The zombie narrative of a brokered convention is dead, and Politico is having to lay off the brokered convention team.
Mitt Romney is the GOP nominee and a very strong one who has emerged from the primary process focused on the economy and in a dead heat with the president.
Romney's speech last night was the best he has given, and it must reflect the investment of time available to such efforts when the nominee can focus and practice.
When former McCain campaign manager Steve Schmidt appeared on my program on April 27, 2009 to discuss the 2008 campaign, he made a memorable comment about Romney.
"I thought he was a very scary opponent looking from the other side of the table in that he was almost like a learning organism at the end," Schmidt said about the former Massachusetts governor. "He just kept getting better week by week by week, and kept becoming stronger."
That capacity to grow in the role was on display last night and it must have opened some eyes even wider in Chicago and inside the Beltway. And a hat tip to whomever helped the candidate polish the draft, as it was a very good speech. (Note to team: Start now on the Tampa Bay speech. "It's still the economy, and we're not stupid" is a great great line, but he needs many more.")
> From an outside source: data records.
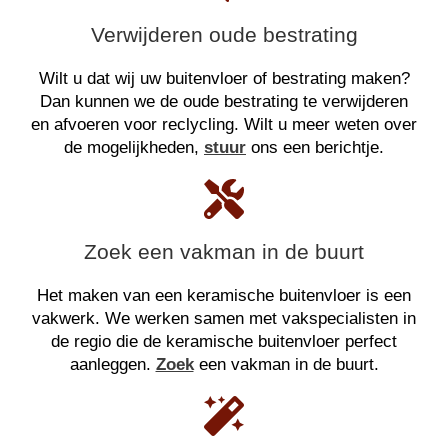
Verwijderen oude bestrating
Wilt u dat wij uw buitenvloer of bestrating maken?
Dan kunnen we de oude bestrating te verwijderen
en afvoeren voor reclycling. Wilt u meer weten over
de mogelijkheden,
stuur
ons een berichtje.
Zoek een vakman in de buurt
Het maken van een keramische buitenvloer is een
vakwerk. We werken samen met vakspecialisten in
de regio die de keramische buitenvloer perfect
aanleggen.
Zoek
een vakman in de buurt.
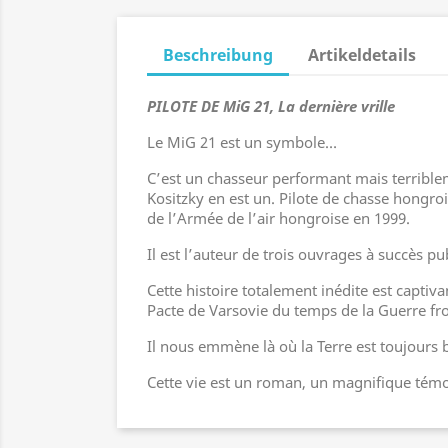
Beschreibung
Artikeldetails
PILOTE DE MiG 21,
La dernière vrille
Le MiG 21 est un symbole…
C’est un chasseur performant mais terriblem
Kositzky en est un. Pilote de chasse hongroi
de l’Armée de l’air hongroise en 1999.
Il est l’auteur de trois ouvrages à succès p
Cette histoire totalement inédite est captiv
Pacte de Varsovie du temps de la Guerre fro
Il nous emmène là où la Terre est toujours be
Cette vie est un roman, un magnifique témo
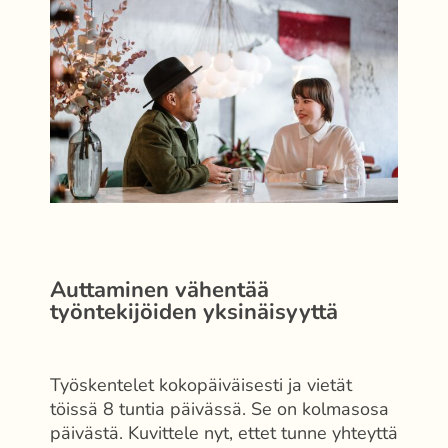
Auttaminen vähentää
työntekijöiden yksinäisyyttä
Työskentelet kokopäiväisesti ja vietät
töissä 8 tuntia päivässä. Se on kolmasosa
päivästä. Kuvittele nyt, ettet tunne yhteyttä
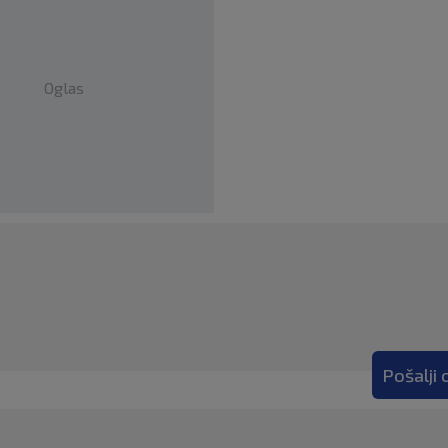
Oglas
Pošalji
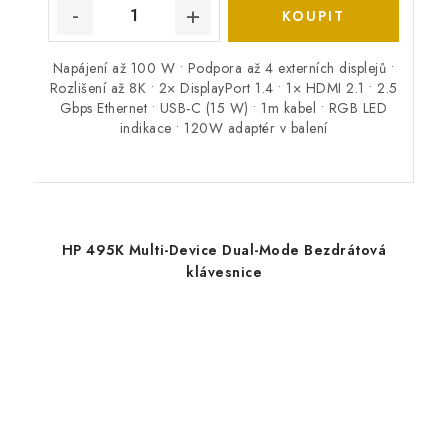
Napájení až 100 W • Podpora až 4 externích displejů •
Rozlišení až 8K • 2× DisplayPort 1.4 • 1× HDMI 2.1 • 2.5
Gbps Ethernet • USB-C (15 W) • 1m kabel • RGB LED
indikace • 120W adaptér v balení
HP 495K Multi-Device Dual-Mode Bezdrátová
klávesnice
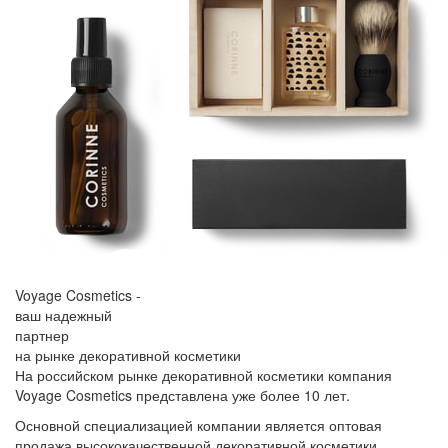
Voyage Cosmetics -
ваш надежный
партнер
на рынке декоративной косметики
На российском рынке декоративной косметики компания
Voyage Cosmetics представлена уже более 10 лет.
Основной специализацией компании является оптовая
продажа высококачественной декоративной косметики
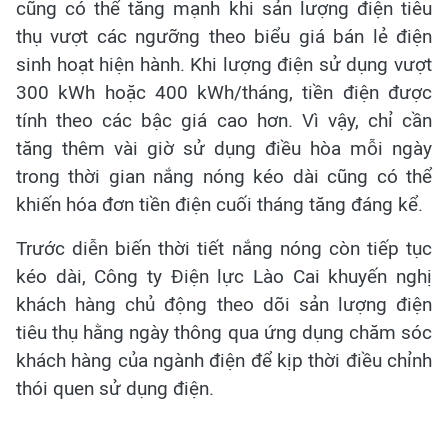
cũng có thể tăng mạnh khi sản lượng điện tiêu
thụ vượt các ngưỡng theo biểu giá bán lẻ điện
sinh hoạt hiện hành. Khi lượng điện sử dụng vượt
300 kWh hoặc 400 kWh/tháng, tiền điện được
tính theo các bậc giá cao hơn. Vì vậy, chỉ cần
tăng thêm vài giờ sử dụng điều hòa mỗi ngày
trong thời gian nắng nóng kéo dài cũng có thể
khiến hóa đơn tiền điện cuối tháng tăng đáng kể.
Trước diễn biến thời tiết nắng nóng còn tiếp tục
kéo dài, Công ty Điện lực Lào Cai khuyến nghị
khách hàng chủ động theo dõi sản lượng điện
tiêu thụ hằng ngày thông qua ứng dụng chăm sóc
khách hàng của ngành điện để kịp thời điều chỉnh
thói quen sử dụng điện.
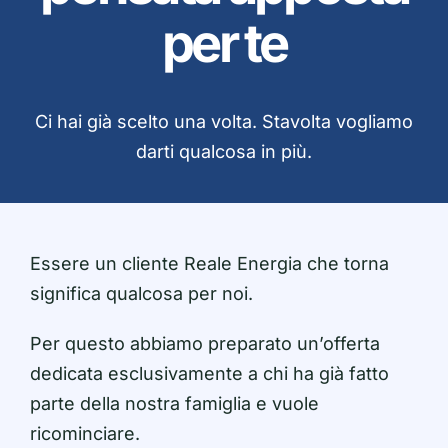
per te
Ci hai già scelto una volta. Stavolta vogliamo
darti qualcosa in più.
Essere un cliente Reale Energia che torna
significa qualcosa per noi.
Per questo abbiamo preparato un’offerta
dedicata esclusivamente a chi ha già fatto
parte della nostra famiglia e vuole
ricominciare.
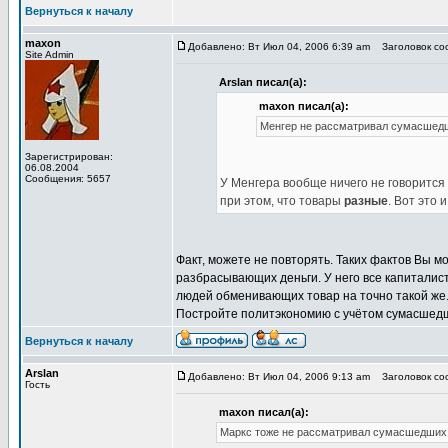
Вернуться к началу
maxon
Добавлено: Вт Июл 04, 2006 6:39 am
Заголовок соо
Site Admin
Arslan писал(а):
maxon писал(а):
Менгер не рассматривал сумасшед
Зарегистрирован:
06.08.2004
Сообщения: 5657
У Менгера вообще ничего не говорится
при этом, что товары
разные
. Вот это и
Факт, можете не повторять. Таких фактов Вы 
разбрасывающих деньги. У него все капиталис
людей обменивающих товар на точно такой же. 
Постройте политэкономию с учётом сумасшедши
Вернуться к началу
Arslan
Добавлено: Вт Июл 04, 2006 9:13 am
Заголовок соо
Гость
maxon писал(а):
Маркс тоже не рассматривал сумасшедших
Pete Wehner has looked at the president's response to Romney's march to the GOP nomination, and finds a fairly desperate strategy of abandoning any attempt to run on the record of the Administration while lurching towards a high turn-out of the base. No doubt the president is thinking 2004, but the issue then was the war and George Bush was understood to be winning it. The issue now is the economy, and Barack Obama is understood to have destroyed it.